[[ PROVIDED RECORDS open ]]

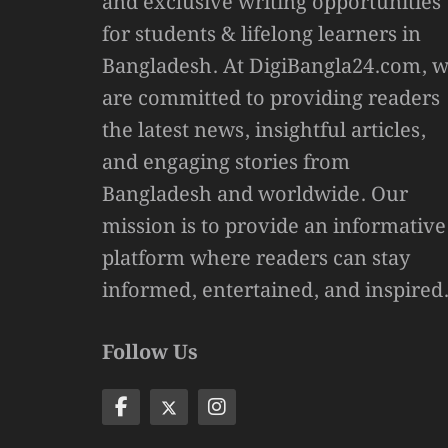
and exclusive writing opportunities
for students & lifelong learners in
Bangladesh. At DigiBangla24.com, 
are committed to providing readers
the latest news, insightful articles,
and engaging stories from
Bangladesh and worldwide. Our
mission is to provide an informative
platform where readers can stay
informed, entertained, and inspired
Follow Us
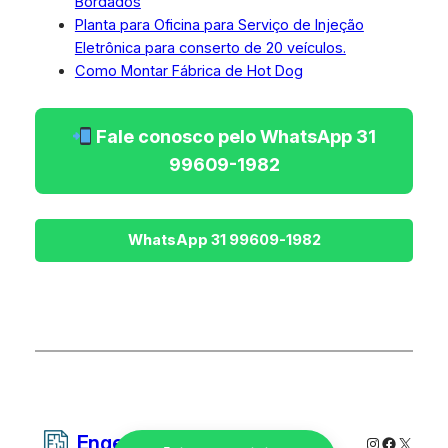
Bordados
Planta para Oficina para Serviço de Injeção
Eletrônica para conserto de 20 veículos.
Como Montar Fábrica de Hot Dog
Fale conosco pelo WhatsApp 31
99609-1982
Engetecno Projetos
Instagram
Faceboo
X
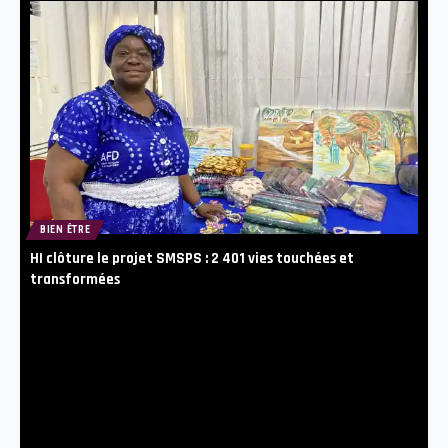
BIEN ÊTRE
HI clôture le projet SMSPS : 2 401 vies touchées et
transformées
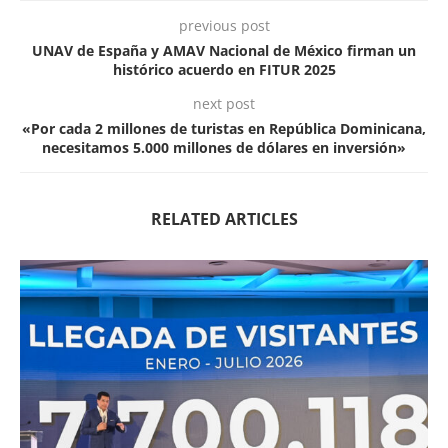
previous post
UNAV de España y AMAV Nacional de México firman un
histórico acuerdo en FITUR 2025
next post
«Por cada 2 millones de turistas en República Dominicana,
necesitamos 5.000 millones de dólares en inversión»
RELATED ARTICLES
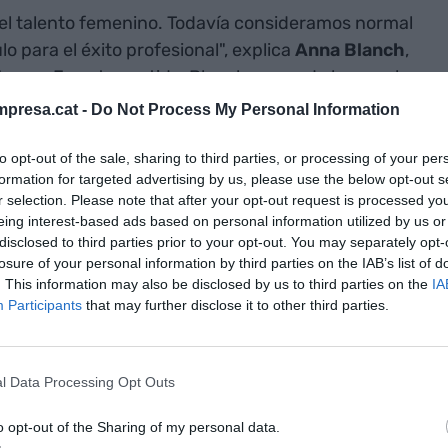
l talento femenino. Todavía consideramos normal
lo para el éxito profesional", explica
Anna Blanch
,
arma. En este sentido, Blanch recuerda lo que el
 de las mujeres encuestadas consideran que la
presa.cat -
Do Not Process My Personal Information
r en las empresas, ¿pero es el único?
to opt-out of the sale, sharing to third parties, or processing of your per
formation for targeted advertising by us, please use the below opt-out s
l informe, las mujeres componen el 52% en la
r selection. Please note that after your opt-out request is processed y
rgo, esta presencia no es homogénea en las
eing interest-based ads based on personal information utilized by us or
organizaciones del sector, es decir, las mujeres
disclosed to third parties prior to your opt-out. You may separately opt-
losure of your personal information by third parties on the IAB’s list of
s de administración de las farmacéuticas
. This information may also be disclosed by us to third parties on the
IA
ebajo de la media Europea, situada en el 34%. En
Participants
that may further disclose it to other third parties.
ere parece ser que no hay tanta diferencia, puesto
industrias farmacéuticas cotizadas en el IBEX-
 ajustada inferior al 8%. Una cifra al alcance de
l Data Processing Opt Outs
o opt-out of the Sharing of my personal data.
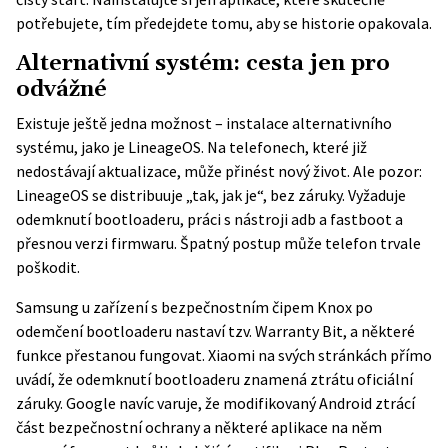
potřebujete, tím předejdete tomu, aby se historie opakovala.
Alternativní systém: cesta jen pro
odvážné
Existuje ještě jedna možnost – instalace alternativního
systému, jako je LineageOS. Na telefonech, které již
nedostávají aktualizace, může přinést nový život. Ale pozor:
LineageOS se distribuuje „tak, jak je“, bez záruky. Vyžaduje
odemknutí bootloaderu, práci s nástroji adb a fastboot a
přesnou verzi firmwaru. Špatný postup může telefon trvale
poškodit.
Samsung u zařízení s bezpečnostním čipem Knox po
odemčení bootloaderu nastaví tzv. Warranty Bit, a některé
funkce přestanou fungovat. Xiaomi na svých stránkách přímo
uvádí, že odemknutí bootloaderu znamená ztrátu oficiální
záruky. Google navíc varuje, že modifikovaný Android ztrácí
část bezpečnostní ochrany a některé aplikace na něm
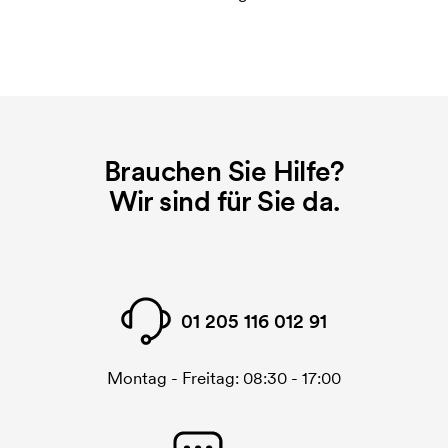
Brauchen Sie Hilfe?
Wir sind für Sie da.
01 205 116 012 91
Montag - Freitag: 08:30 - 17:00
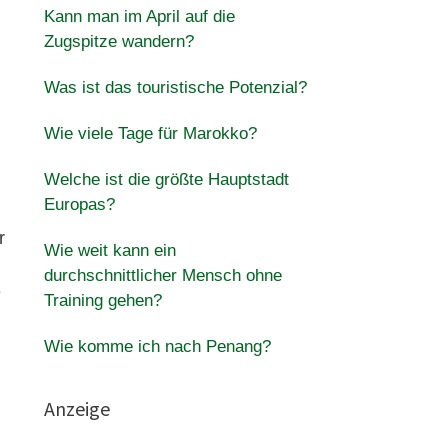
Kann man im April auf die
Zugspitze wandern?
Was ist das touristische Potenzial?
Wie viele Tage für Marokko?
Welche ist die größte Hauptstadt
Europas?
r
Wie weit kann ein
durchschnittlicher Mensch ohne
e
Training gehen?
Wie komme ich nach Penang?
Anzeige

[[ PROVIDED RECORDS closed ]]

TASK ITEM: Reply with every line of the listing that has the string "Bangladesh".

SOLUTION FOR THIS TASK:
Bangladesh. At DigiBangla24.com, 
Bangladesh and worldwide. Our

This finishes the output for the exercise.